* [EXERCISE]:
A word-for-word copy of all entries is required, without images.

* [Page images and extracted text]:
▽
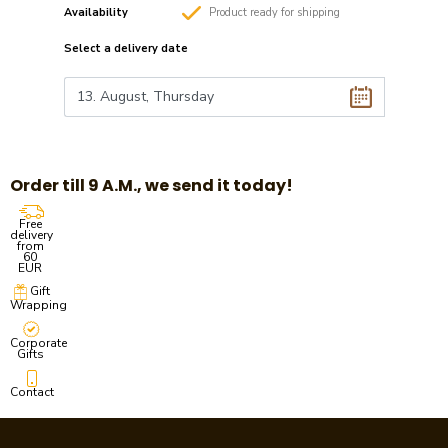
Availability
Product
ready
for shipping
Select a
delivery date
Order till 9 A.M., we send it today!
Free
delivery
from
60
EUR
Gift
Wrapping
Corporate
Gifts
Contact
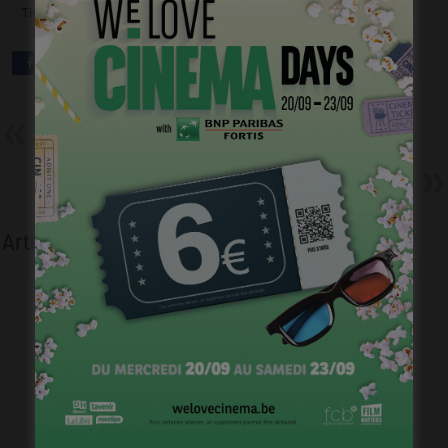
THEATRICAL”
Précédent
Marion Hänsel – En amont du
fleuve – Un tournage idyllique
Suivant
Faux Contact – L’heure d’hiver
Articles liés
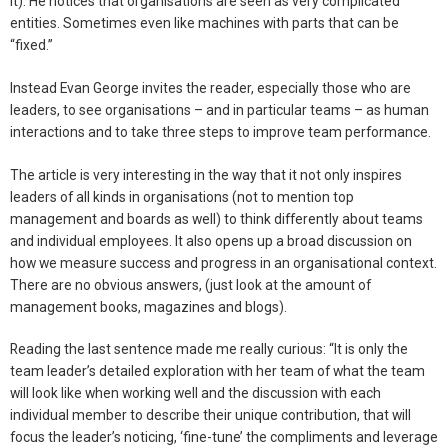
it). He notices that organisations are seen as very complicated
entities. Sometimes even like machines with parts that can be
“fixed.”
Instead Evan George invites the reader, especially those who are
leaders, to see organisations – and in particular teams – as human
interactions and to take three steps to improve team performance.
The article is very interesting in the way that it not only inspires
leaders of all kinds in organisations (not to mention top
management and boards as well) to think differently about teams
and individual employees. It also opens up a broad discussion on
how we measure success and progress in an organisational context.
There are no obvious answers, (just look at the amount of
management books, magazines and blogs).
Reading the last sentence made me really curious: “It is only the
team leader’s detailed exploration with her team of what the team
will look like when working well and the discussion with each
individual member to describe their unique contribution, that will
focus the leader’s noticing, ‘fine-tune’ the compliments and leverage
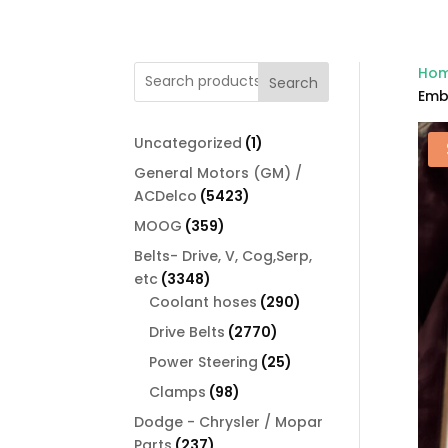
Ho
Search
Emb
1
Uncategorized
1
product
General Motors (GM) /
5423
ACDelco
5423
products
359
MOOG
359
products
Belts- Drive, V, Cog,Serp,
3348
etc
3348
products
290
Coolant hoses
290
products
2770
Drive Belts
2770
products
25
Power Steering
25
products
98
Clamps
98
products
Dodge - Chrysler / Mopar
237
Parts
237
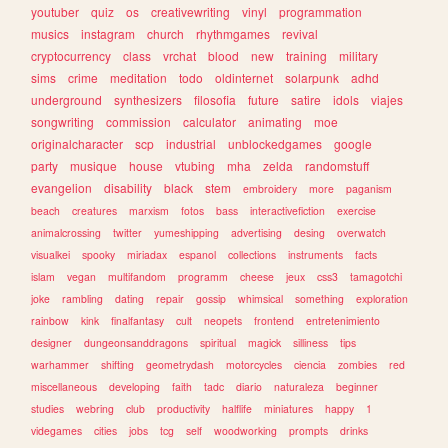
youtuber
quiz
os
creativewriting
vinyl
programmation
musics
instagram
church
rhythmgames
revival
cryptocurrency
class
vrchat
blood
new
training
military
sims
crime
meditation
todo
oldinternet
solarpunk
adhd
underground
synthesizers
filosofia
future
satire
idols
viajes
songwriting
commission
calculator
animating
moe
originalcharacter
scp
industrial
unblockedgames
google
party
musique
house
vtubing
mha
zelda
randomstuff
evangelion
disability
black
stem
embroidery
more
paganism
beach
creatures
marxism
fotos
bass
interactivefiction
exercise
animalcrossing
twitter
yumeshipping
advertising
desing
overwatch
visualkei
spooky
miriadax
espanol
collections
instruments
facts
islam
vegan
multifandom
programm
cheese
jeux
css3
tamagotchi
joke
rambling
dating
repair
gossip
whimsical
something
exploration
rainbow
kink
finalfantasy
cult
neopets
frontend
entretenimiento
designer
dungeonsanddragons
spiritual
magick
silliness
tips
warhammer
shifting
geometrydash
motorcycles
ciencia
zombies
red
miscellaneous
developing
faith
tadc
diario
naturaleza
beginner
studies
webring
club
productivity
halflife
miniatures
happy
1
videgames
cities
jobs
tcg
self
woodworking
prompts
drinks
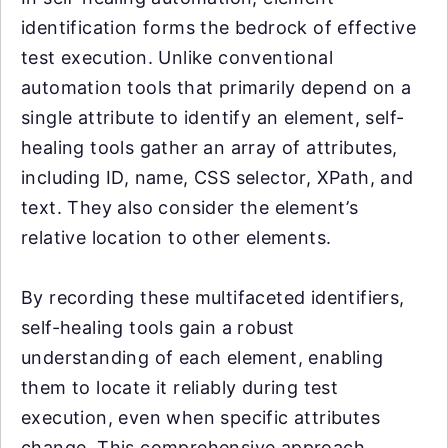
identification forms the bedrock of effective
test execution. Unlike conventional
automation tools that primarily depend on a
single attribute to identify an element, self-
healing tools gather an array of attributes,
including ID, name, CSS selector, XPath, and
text. They also consider the element’s
relative location to other elements.
By recording these multifaceted identifiers,
self-healing tools gain a robust
understanding of each element, enabling
them to locate it reliably during test
execution, even when specific attributes
change. This comprehensive approach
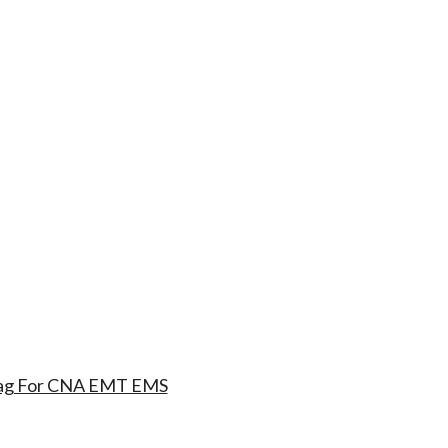
 Bag For CNA EMT EMS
△
* [EXERCISE OUTPUT]:
Availability
Product
ready
for shipping
Select a
delivery date
Order till 9 A.M., we send it today!
Free
delivery
from
60
EUR
Gift
Wrapping
Corporate
Gifts
Contact
THEATRICAL”
Précédent
Marion Hänsel – En amont du
fleuve – Un tournage idyllique
Suivant
Faux Contact – L’heure d’hiver
Articles liés
it). He notices that organisations are seen as very complicated
entities. Sometimes even like machines with parts that can be
“fixed.”
Instead Evan George invites the reader, especially those who are
leaders, to see organisations – and in particular teams – as human
interactions and to take three steps to improve team performance.
The article is very interesting in the way that it not only inspires
leaders of all kinds in organisations (not to mention top
management and boards as well) to think differently about teams
and individual employees. It also opens up a broad discussion on
how we measure success and progress in an organisational context.
There are no obvious answers, (just look at the amount of
management books, magazines and blogs).
Reading the last sentence made me really curious: “It is only the
team leader’s detailed exploration with her team of what the team
will look like when working well and the discussion with each
individual member to describe their unique contribution, that will
focus the leader’s noticing, ‘fine-tune’ the compliments and leverage
Ho
Search
Emb
1
Uncategorized
1
product
General Motors (GM) /
5423
ACDelco
5423
products
359
MOOG
359
products
Belts- Drive, V, Cog,Serp,
3348
etc
3348
products
290
Coolant hoses
290
products
2770
Drive Belts
2770
products
25
Power Steering
25
products
98
Clamps
98
products
Dodge - Chrysler / Mopar
237
Parts
237
youtuber
quiz
os
creativewriting
vinyl
programmation
musics
instagram
church
rhythmgames
revival
cryptocurrency
class
vrchat
blood
new
training
military
sims
crime
meditation
todo
oldinternet
solarpunk
adhd
underground
synthesizers
filosofia
future
satire
idols
viajes
songwriting
commission
calculator
animating
moe
originalcharacter
scp
industrial
unblockedgames
google
party
musique
house
vtubing
mha
zelda
randomstuff
evangelion
disability
black
stem
embroidery
more
paganism
beach
creatures
marxism
fotos
bass
interactivefiction
exercise
animalcrossing
twitter
yumeshipping
advertising
desing
overwatch
visualkei
spooky
miriadax
espanol
collections
instruments
facts
islam
vegan
multifandom
programm
cheese
jeux
css3
tamagotchi
joke
rambling
dating
repair
gossip
whimsical
something
exploration
rainbow
kink
finalfantasy
cult
neopets
frontend
entretenimiento
designer
dungeonsanddragons
spiritual
magick
silliness
tips
warhammer
shifting
geometrydash
motorcycles
ciencia
zombies
red
miscellaneous
developing
faith
tadc
diario
naturaleza
beginner
studies
webring
club
productivity
halflife
miniatures
happy
1
videgames
cities
jobs
tcg
self
woodworking
prompts
drinks
identification forms the bedrock of effective
test execution. Unlike conventional
automation tools that primarily depend on a
single attribute to identify an element, self-
healing tools gather an array of attributes,
including ID, name, CSS selector, XPath, and
text. They also consider the element’s
relative location to other elements.
By recording these multifaceted identifiers,
self-healing tools gain a robust
understanding of each element, enabling
them to locate it reliably during test
execution, even when specific attributes
change. This comprehensive approach
 Bag For CNA EMT EMS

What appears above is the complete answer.